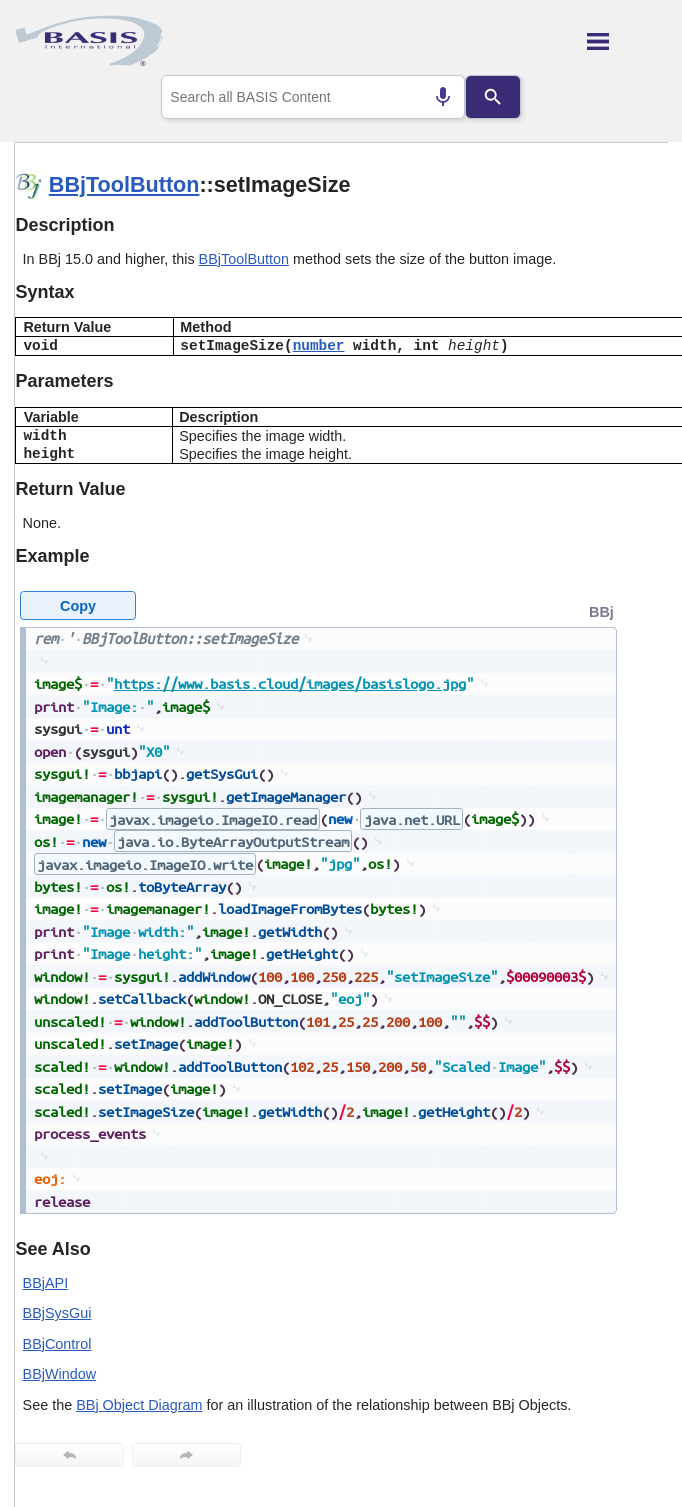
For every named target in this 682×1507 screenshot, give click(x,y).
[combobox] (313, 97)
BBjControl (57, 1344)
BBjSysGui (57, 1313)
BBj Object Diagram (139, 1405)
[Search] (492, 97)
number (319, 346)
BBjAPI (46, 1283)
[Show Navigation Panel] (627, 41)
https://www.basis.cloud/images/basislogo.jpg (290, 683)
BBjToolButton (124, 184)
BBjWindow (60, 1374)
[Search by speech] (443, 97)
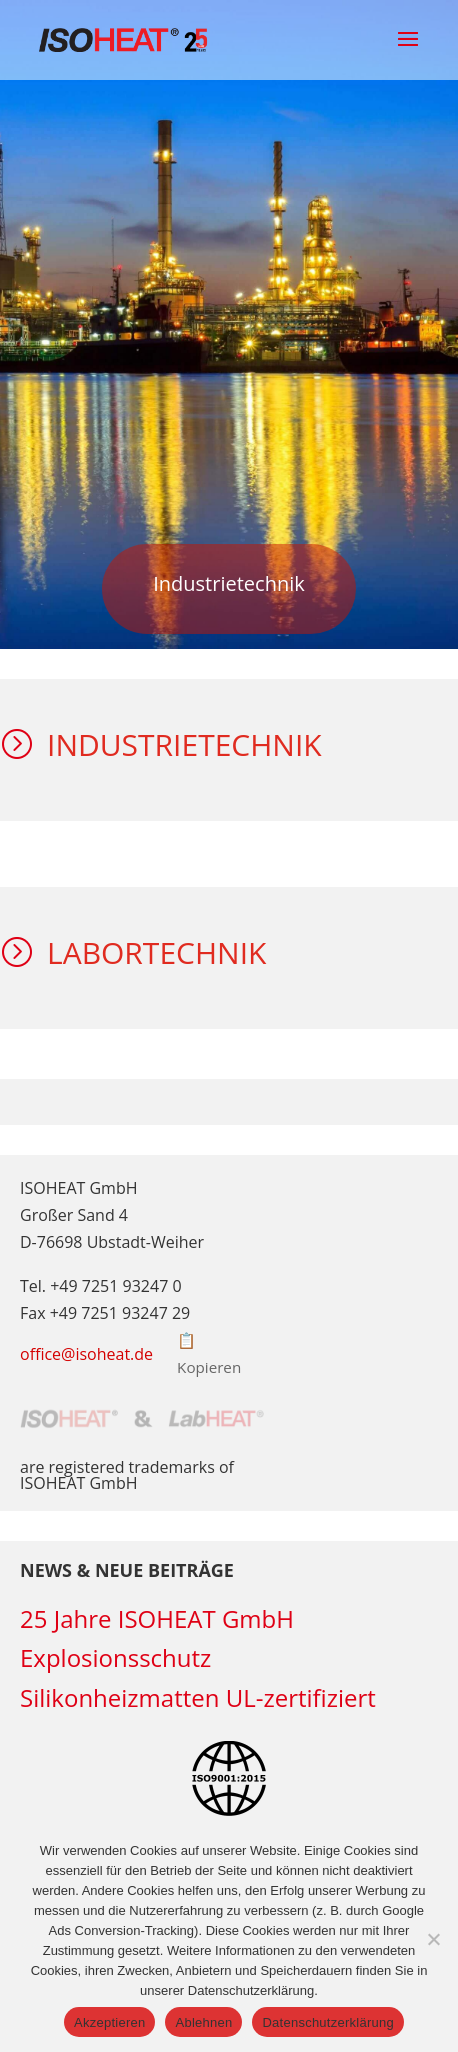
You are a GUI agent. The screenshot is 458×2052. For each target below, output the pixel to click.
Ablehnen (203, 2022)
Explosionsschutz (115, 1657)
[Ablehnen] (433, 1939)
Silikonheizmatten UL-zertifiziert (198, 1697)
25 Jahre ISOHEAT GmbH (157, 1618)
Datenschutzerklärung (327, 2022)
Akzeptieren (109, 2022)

__________

Problem description: Make an exact copy of the listing above, omitting the pictures.

Result below:
For every named target in this 682×1507 screenshot, give click(x,y).
[combobox] (313, 97)
BBjControl (57, 1344)
BBjSysGui (57, 1313)
BBj Object Diagram (139, 1405)
[Search] (492, 97)
number (319, 346)
BBjAPI (46, 1283)
[Show Navigation Panel] (627, 41)
https://www.basis.cloud/images/basislogo.jpg (290, 683)
BBjToolButton (124, 184)
BBjWindow (60, 1374)
[Search by speech] (443, 97)
You are a GUI agent. The screenshot is 458×2052. For each target below, output the pixel to click.
Ablehnen (203, 2022)
Explosionsschutz (115, 1657)
[Ablehnen] (433, 1939)
Silikonheizmatten UL-zertifiziert (198, 1697)
25 Jahre ISOHEAT GmbH (157, 1618)
Datenschutzerklärung (327, 2022)
Akzeptieren (109, 2022)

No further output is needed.